It is only when we realise what devious, self-centred, proud, insincere, untrustworthy disciples we are, ready to run away when the going gets rough, to clear off when we disagree with Our Lord, that we allow him to serve us in washing, in cleansing our motives, our ambitions and our actions. To put it simply, we need to recognise that we are sinners before God can do anything with us or through us.
Here he takes the waters of the Jordan, flowing through the desert, and gently washes away the dust and the dirt and brings to right the alienation of all those things that make up the lives that we have brought to this table.
Coming to this table we become one with each other and one with Christ. We are fellow pilgrims, we share in his suffering, in his dying, and in his rising.
The climax of Holy Week is in the celebration of Easter within us and among us - no not a celebration out there - no not a celebration of a past event of long ago - but a celebration of Easter within us and among us.
A celebration that began within us in the sacraments of Baptism and Confirmation. For those of us who are already sacramentally one with the Lord, it includes the renewal, the re-appropriation, of our Baptism and Confirmation, by Penitence and Absolution so that we may grow ever closer to Jesus.
One with him in forgiving and being forgiven, one with him in his spirit of love, in his ministry of healing, in his perpetual prayer, in his self-offering and in his sufferings. And one with him in his victory and in his glory.
Jesus, come, my feet are dirty. You have become a servant for my sake, so fill the basin with water; come wash my feet.
Then having washed me he feeds me. Gives me strength to continue my pilgrimage anew.
Tonight at supper with his friends Our Lord anticipates the events of tomorrow. The Last Supper is also an anticipation of the Cross. Before he is passively handed over to his violent death, Jesus actively hands himself over as food to his disciples.

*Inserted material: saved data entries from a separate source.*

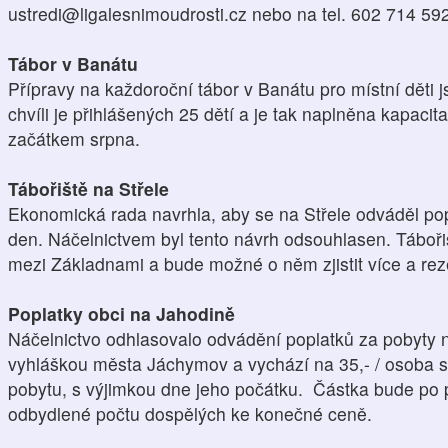
ustredi@ligalesnimoudrosti.cz nebo na tel. 602 714 59
Tábor v Banátu
Přípravy na každoroční tábor v Banátu pro místní děti
chvíli je přihlášených 25 dětí a je tak naplněna kapacit
začátkem srpna.
Tábořiště na Střele
Ekonomická rada navrhla, aby se na Střele odváděl pop
den. Náčelnictvem byl tento návrh odsouhlasen. Táboři
mezi Základnami a bude možné o něm zjistit více a rez
Poplatky obci na Jahodině
Náčelnictvo odhlasovalo odvádění poplatků za pobyty n
vyhláškou města Jáchymov a vychází na 35,- / osoba st
pobytu, s výjimkou dne jeho počátku. Částka bude po 
odbydlené počtu dospělých ke konečné ceně.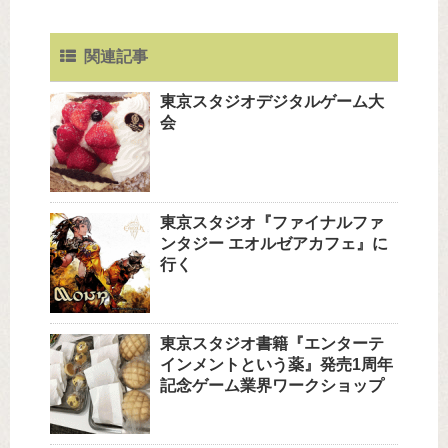
関連記事
東京スタジオデジタルゲーム大
会
東京スタジオ『ファイナルファ
ンタジー エオルゼアカフェ』に
行く
東京スタジオ書籍『エンターテ
インメントという薬』発売1周年
記念ゲーム業界ワークショップ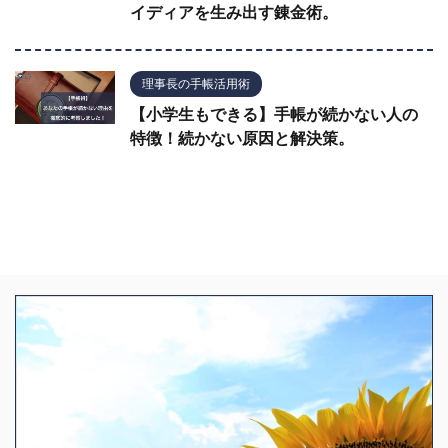
イディアを生み出す錬金術。
理事長の手帳活用術
【小学生もできる】手帳が続かない人の
特徴！続かない原因と解決策。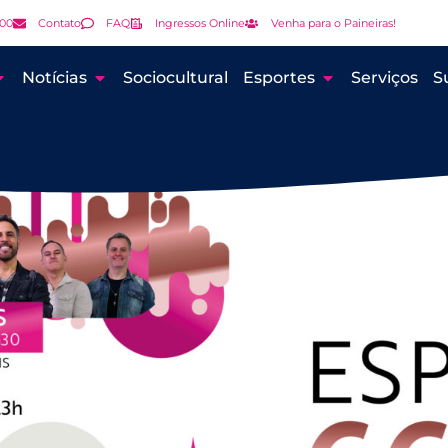
000
Contato
FAQ
Ingressos Online
Venha para o Paineiras!
Notícias
Sociocultural
Esportes
Serviços
S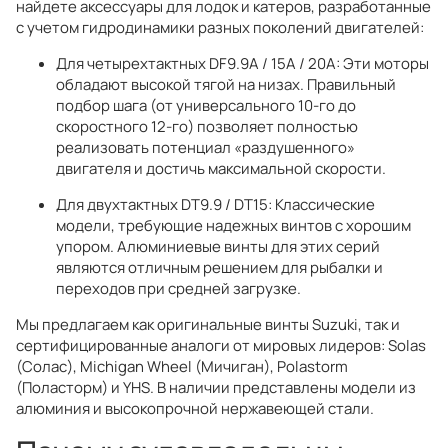
найдете аксессуары для лодок и катеров, разработанные
с учетом гидродинамики разных поколений двигателей:
Для четырехтактных DF9.9A / 15A / 20A: Эти моторы
обладают высокой тягой на низах. Правильный
подбор шага (от универсального 10-го до
скоростного 12-го) позволяет полностью
реализовать потенциал «раздушенного»
двигателя и достичь максимальной скорости.
Для двухтактных DT9.9 / DT15: Классические
модели, требующие надежных винтов с хорошим
упором. Алюминиевые винты для этих серий
являются отличным решением для рыбалки и
переходов при средней загрузке.
Мы предлагаем как оригинальные винты Suzuki, так и
сертифицированные аналоги от мировых лидеров: Solas
(Солас), Michigan Wheel (Мичиган), Polastorm
(Поласторм) и YHS. В наличии представлены модели из
алюминия и высокопрочной нержавеющей стали.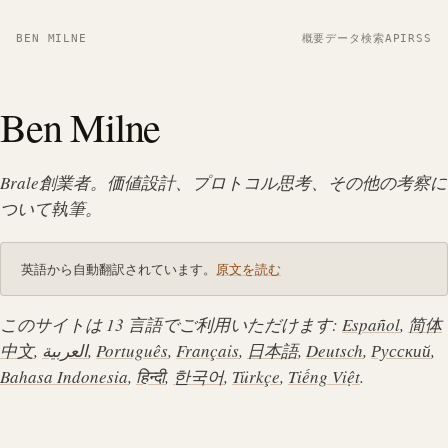
BEN MILNE
概要
データ
検索
API
RSS
Ben Milne
Brale創業者。価値設計、プロトコル思考、その他の考察に
ついて執筆。
英語から自動翻訳されています。
原文を読む
このサイトは 13 言語でご利用いただけます:
Español
,
简体
中文
,
العربية
,
Português
,
Français
,
日本語
,
Deutsch
,
Русский
,
Bahasa Indonesia
,
हिन्दी
,
한국어
,
Türkçe
,
Tiếng Việt
.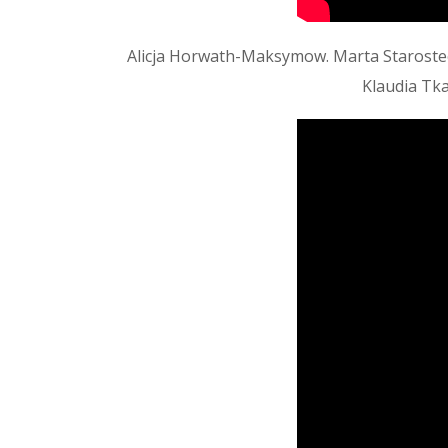
Alicja Horwath-Maksymow. Marta Starostec
Klaudia Tk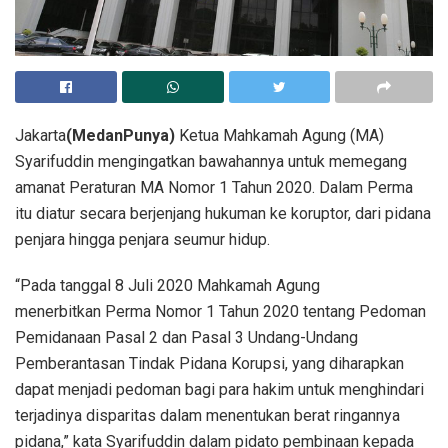
Jakarta
(MedanPunya)
Ketua Mahkamah Agung (MA)
Syarifuddin mengingatkan bawahannya untuk memegang
amanat Peraturan MA Nomor 1 Tahun 2020. Dalam Perma
itu diatur secara berjenjang hukuman ke koruptor, dari pidana
penjara hingga penjara seumur hidup.
“Pada tanggal 8 Juli 2020 Mahkamah Agung
menerbitkan Perma Nomor 1 Tahun 2020 tentang Pedoman
Pemidanaan Pasal 2 dan Pasal 3 Undang-Undang
Pemberantasan Tindak Pidana Korupsi, yang diharapkan
dapat menjadi pedoman bagi para hakim untuk menghindari
terjadinya disparitas dalam menentukan berat ringannya
pidana,” kata Syarifuddin dalam pidato pembinaan kepada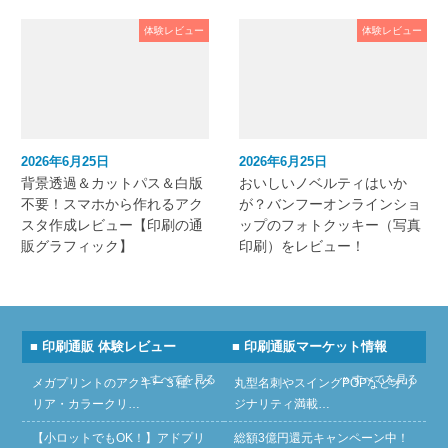
体験レビュー
体験レビュー
2026年6月25日
2026年6月25日
背景透過＆カットパス＆白版
おいしいノベルティはいか
不要！スマホから作れるアク
が？バンフーオンラインショ
スタ作成レビュー【印刷の通
ップのフォトクッキー（写真
販グラフィック】
印刷）をレビュー！
■ 印刷通販 体験レビュー
■ 印刷通販マーケット情報
» すべてを見る
» すべてを見る
メガプリントのアクキー３種（ク
丸型名刺やスイングPOPなどオリ
リア・カラークリ…
ジナリティ満載…
【小ロットでもOK！】アドプリ
総額3億円還元キャンペーン中！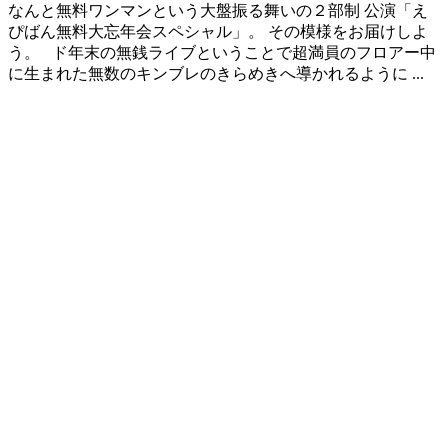
なんと無料ワンマンという大盤振る舞いの２部制 公演「え
ぴばん無料大忘年会スペシャル」。 その模様をお届けしよ
う。 ド年末の無銭ライブということで超満員のフロアー中
に生まれた無数のキンブレのきらめきへ導かれるように ...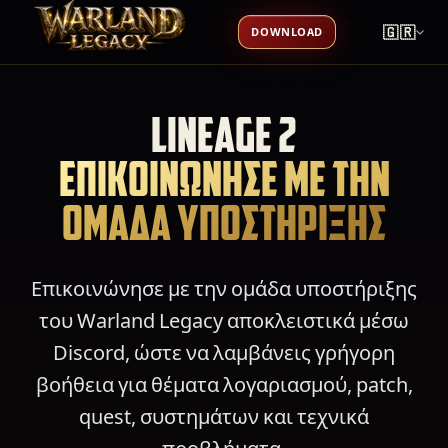
🇬🇷
DOWNLOAD
LINEAGE 2
ΕΠΙΚΟΙΝΩΝΗΣΕ ΜΕ ΤΗΝ
ΟΜΑΔΑ ΥΠΟΣΤΗΡΙΞΗΣ
Επικοινώνησε με την ομάδα υποστήριξης
του Warland Legacy αποκλειστικά μέσω
Discord, ώστε να λαμβάνεις γρήγορη
βοήθεια για θέματα λογαριασμού, patch,
quest, συστημάτων και τεχνικά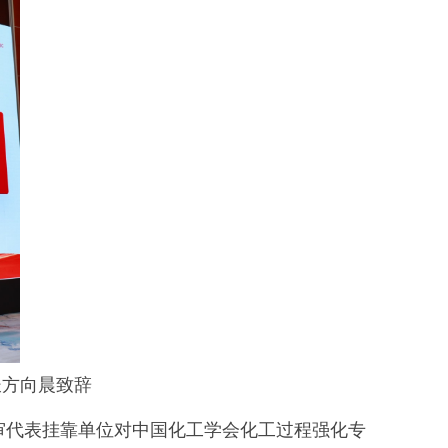
长方向晨致辞
审代表挂靠单位对中国化工学会化工过程强化专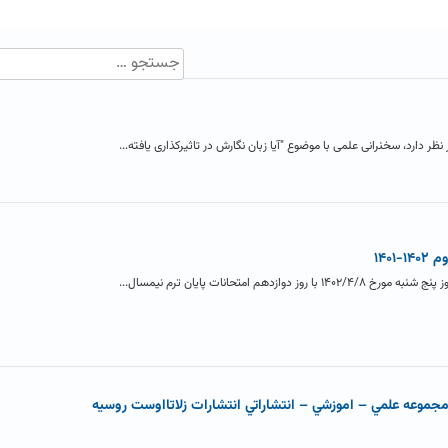
نظر دارد، سخنرانی علمی با موضوع "آیا زبان نگارش در تاثیرکذاری یافته...
۱۴۰
 امتحانات پایان ترم نیمسال...
جموعه علمي – اموزشي – انتشاراتي انتشارات زلاتااوست روسيه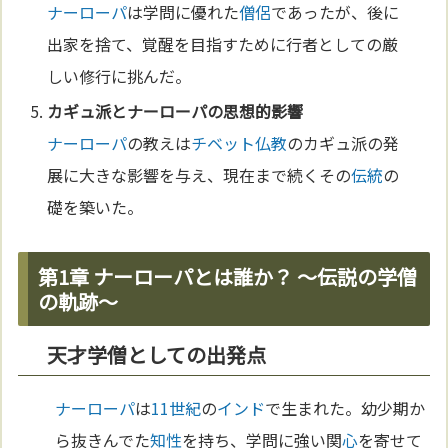
ナーローパ
は学問に優れた
僧侶
であったが、後に
出家を捨て、覚醒を目指すために行者としての厳
しい修行に挑んだ。
カギュ派と
ナーローパ
の思想的影響
ナーローパ
の教えは
チベット
仏教
のカギュ派の発
展に大きな影響を与え、現在まで続くその
伝統
の
礎を築いた。
第1章 ナーローパとは誰か？ 〜伝説の学僧
の軌跡〜
天才学僧としての出発点
ナーローパ
は
11世紀
の
インド
で生まれた。幼少期か
ら抜きんでた
知性
を持ち、学問に強い関
心
を寄せて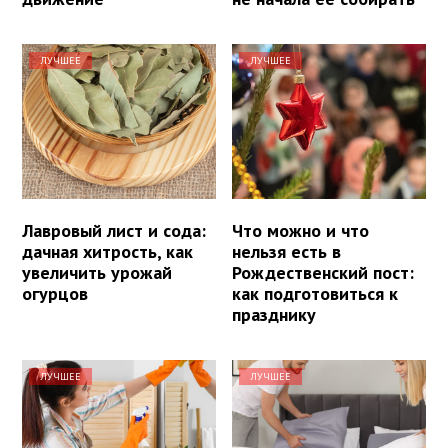
ЛУЧШЕЕ
ЛУЧШЕЕ
Лавровый лист и сода:
Что можно и что
дачная хитрость, как
нельзя есть в
увеличить урожай
Рождественский пост:
огурцов
как подготовиться к
празднику
ЛУЧШЕЕ
ЛУЧШЕЕ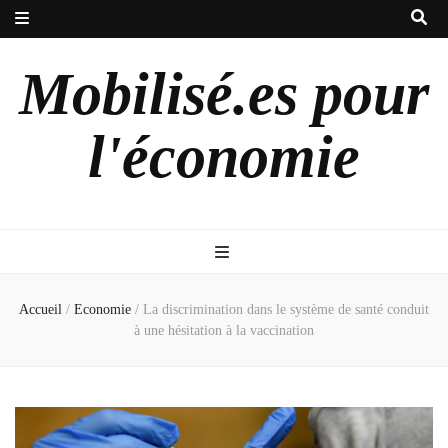
Mobilisé.es pour
l'économie
Accueil
/
Economie
/
La discrimination dans le système de santé conduit
à une hésitation à la vaccination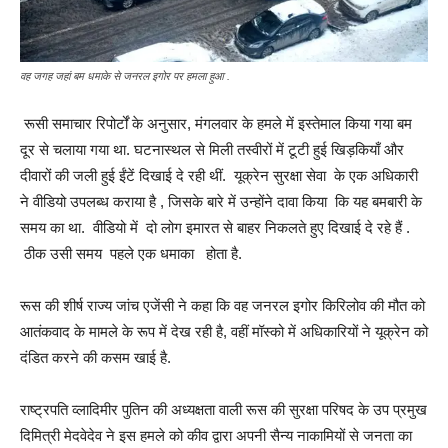
वह जगह जहां बम धमाके से जनरल इगोर पर हमला हुआ .
रूसी समाचार रिपोर्टों के अनुसार, मंगलवार के हमले में इस्तेमाल किया गया बम
दूर से चलाया गया था. घटनास्थल से मिली तस्वीरों में टूटी हुई खिड़कियाँ और
दीवारों की जली हुई ईंटें दिखाई दे रही थीं. यूक्रेन सुरक्षा सेवा के एक अधिकारी
ने वीडियो उपलब्ध कराया है , जिसके बारे में उन्होंने दावा किया कि यह बमबारी के
समय का था. वीडियो में दो लोग इमारत से बाहर निकलते हुए दिखाई दे रहे हैं .
ठीक उसी समय पहले एक धमाका होता है.
रूस की शीर्ष राज्य जांच एजेंसी ने कहा कि वह जनरल इगोर किरिलोव की मौत को
आतंकवाद के मामले के रूप में देख रही है, वहीं मॉस्को में अधिकारियों ने यूक्रेन को
दंडित करने की कसम खाई है.
राष्ट्रपति व्लादिमीर पुतिन की अध्यक्षता वाली रूस की सुरक्षा परिषद के उप प्रमुख
दिमित्री मेदवेदेव ने इस हमले को कीव द्वारा अपनी सैन्य नाकामियों से जनता का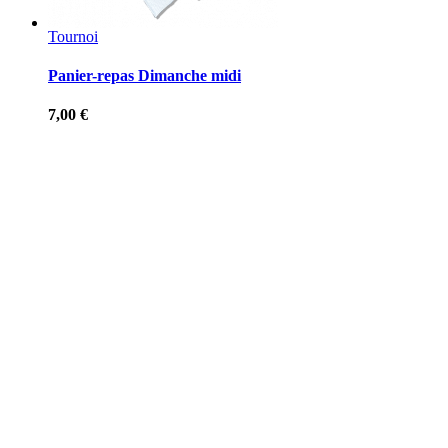
Tournoi
Panier-repas Dimanche midi
7,00
€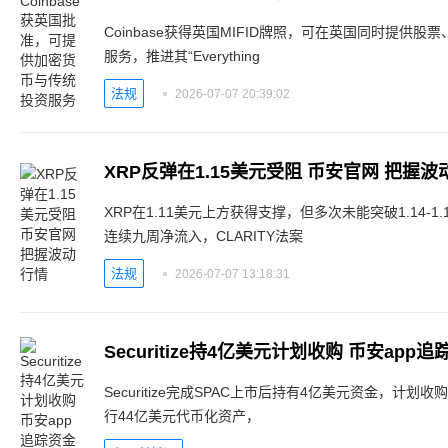
Coinbase获得英国MIFID牌照，可在英国同时提供
服务，推进其“Everything
法规
2026-07-07 20:39:02
XRP反弹在1.15美元受阻 币安官网 把握波
XRP在1.11美元上方获得支撑，但多次未能突破1.14-
连续九周净流入，CLARITY法案
法规
2026-07-07 13:18:31
Securitize持4亿美元计划收购 币安app
Securitize完成SPAC上市后持有4亿美元资金，计
行44亿美元代币化资产，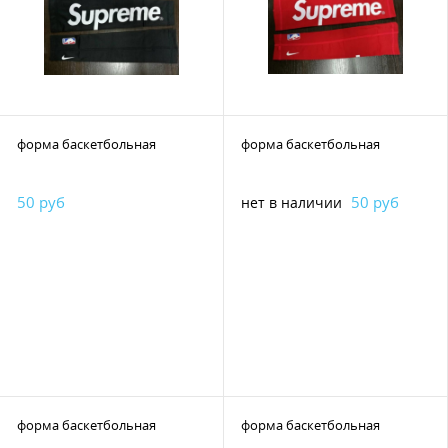
форма баскетбольная
форма баскетбольная
50 руб
50 руб
нет в наличии
форма баскетбольная
форма баскетбольная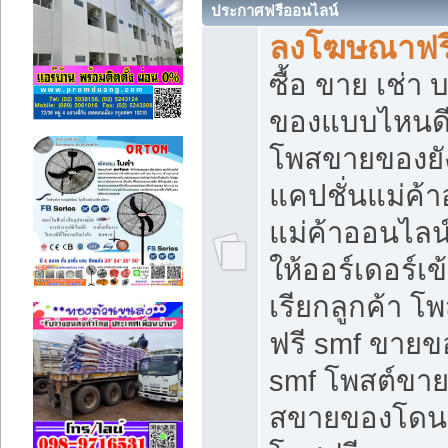
ประกาศฟรีออนไลน์
ลงโฆษณาฟรี 
ซื้อ ขาย เช่า
ของแบบไหนดี
โพสขายของยัง
แคปชั่นแม่ค้
แม่ค้าออนไลน
ให้ออร์เดอร์เข
เรียกลูกค้า โ
ฟรี smf ขายข
smf โพสต์ขาย
สขายของโดนๆ 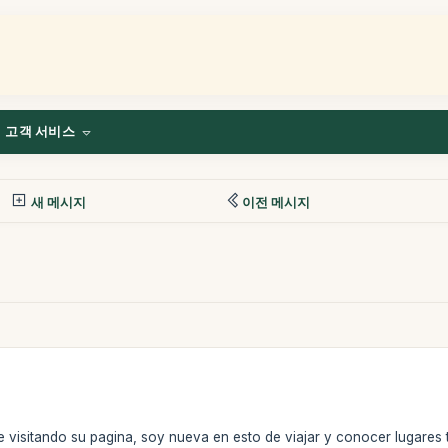
고객 서비스
새 메시지
이전 메시지
 visitando su pagina, soy nueva en esto de viajar y conocer lugares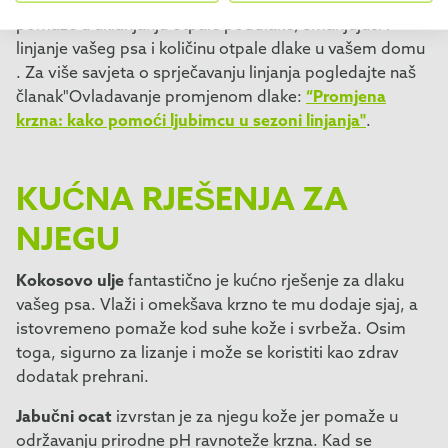
FURminator® je savršen za to, jer pribor DeShedding
pomaže u uklanjanju otpale poddlake, smanjujući i
linjanje vašeg psa i količinu otpale dlake u vašem domu
. Za više savjeta o sprječavanju linjanja pogledajte naš
članak"Ovladavanje promjenom dlake:
“Promjena
krzna: kako pomoći ljubimcu u sezoni linjanja"
.
KUĆNA RJEŠENJA ZA
NJEGU
Kokosovo ulje
fantastično je kućno rješenje za dlaku
vašeg psa. Vlaži i omekšava krzno te mu dodaje sjaj, a
istovremeno pomaže kod suhe kože i svrbeža. Osim
toga, sigurno za lizanje i može se koristiti kao zdrav
dodatak prehrani.
Jabučni ocat
izvrstan je za njegu kože jer pomaže u
održavanju prirodne pH ravnoteže krzna. Kad se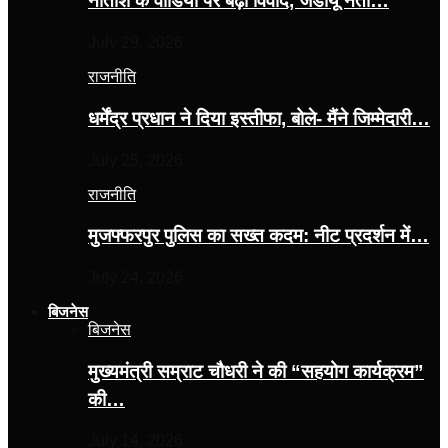
नीतीश के वीडियो पर बढ़ा विवाद, जेडीयू नेता…
July 29, 2026
राजनीति
धर्मेंद्र प्रधान ने दिया इस्तीफा, बोले- मैंने जिम्मेदारी…
July 25, 2026
राजनीति
मुजफ्फरपुर पुलिस का सख्त कदम: नीट प्रदर्शन में…
July 24, 2026
बिजनेस
बिजनेस
मुख्यमंत्री सम्राट चौधरी ने की “सहयोग कार्यक्रम”
की…
July 14, 2026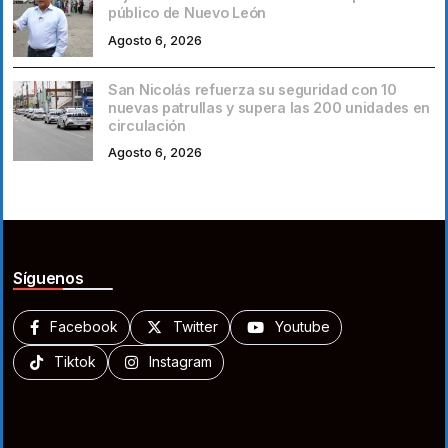
público de Nuevo León
Agosto 6, 2026
San Nicolás refuerza su seguridad con 10
nuevas patrullas y supera las 200 unidades en
circulación
Agosto 6, 2026
Síguenos
Facebook
Twitter
Youtube
Tiktok
Instagram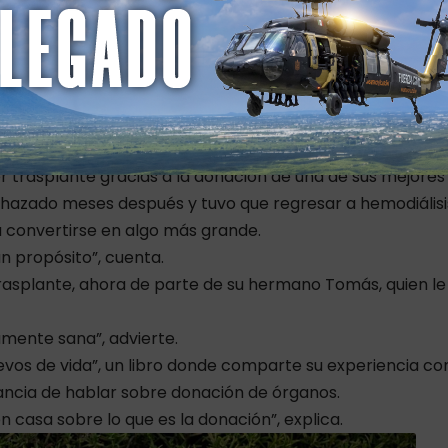
vivir con otros pacientes que atravesaban situaciones
allá adentro, pero también mucha incertidumbre”,
r
r trasplante gracias a la donación de una de sus mejores
echazado meses después y tuvo que regresar a hemodiálisi
a convertirse en algo más grande.
n propósito”, cuenta.
asplante, ahora de parte de su hermano Tomás, quien le
amente sana”, advierte.
evos de vida”, un libro donde comparte su experiencia co
tancia de hablar sobre donación de órganos.
en casa sobre lo que es la donación”, explica.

He pre-empts the shedding of his blood, controlling circumstances to the end, his flesh is 'given' and his blood is 'shed' while still at table with those he loves. He disposes of himself, in advance of being disposed-of on Calvary.
Here, tonight, at supper is disclosed the divine and eternal giving and readiness to be given. For the One who, as man, "immortal food supplying, gives himself with his own hand" is the Incarnate Son given, out of love for the world, by God the Father.
Our supper is not a mere symbol, a kind of acted parable to show the spirit in which Jesus is to suffer. It is an act by which the interior attitude, revealed in the washing of feet, comes to its logical conclusion in self sacrifice, in self giving, in giving and shedding, in passion and death.
Our Lord hands over his sacrifice at tonight's supper to his disciples, to us, in order that we may perform it in imitation and as memorial. "Copy what I have done" he says after he washes our feet. "Do this in memory of me" he says, after he gives his flesh and sheds his blood. Both commandments are one and the same. Ultimately the preparedness to wash feet means a preparedness to die. "No greater love has a man than to lay down his life for his friend".
The washing of the feet had an unsuspected depth of meaning. When inspired by love, the least service rendered to one's neighbour takes on an extraordinary dimension; it foreshadows that total sacrifice for which everyone should be prepared; that full communion towards which we should all be moving. But we can only do this by accepting the Servant Christ and following him - even to Calvary. And, with our eyes finally opened to the needs of those around us, shall we be moved to become like Jesus, people who see and act. People who wash feet, give flesh, and shed blood.
Not our sacrifice but his and yet it is ours, for those who love each other become one - as we live in him and he in us. So much 'one' that our hands become his hands and our heart becomes his heart. To the extent that the memorial is no mere remembering but a present reality, and Christ is made truly present in both the washing of feet, the act of charity and love, and in bread and wine.
He gives his sacrifice to us so that we may have something to offer to God. Yes, the Mass is a Sacrifice: it is Christ's sacrifice which he places into the hands of the Church, into our hands, so that we in turn have something to offer the Father: the only thing of value, the sacrifice of Christ.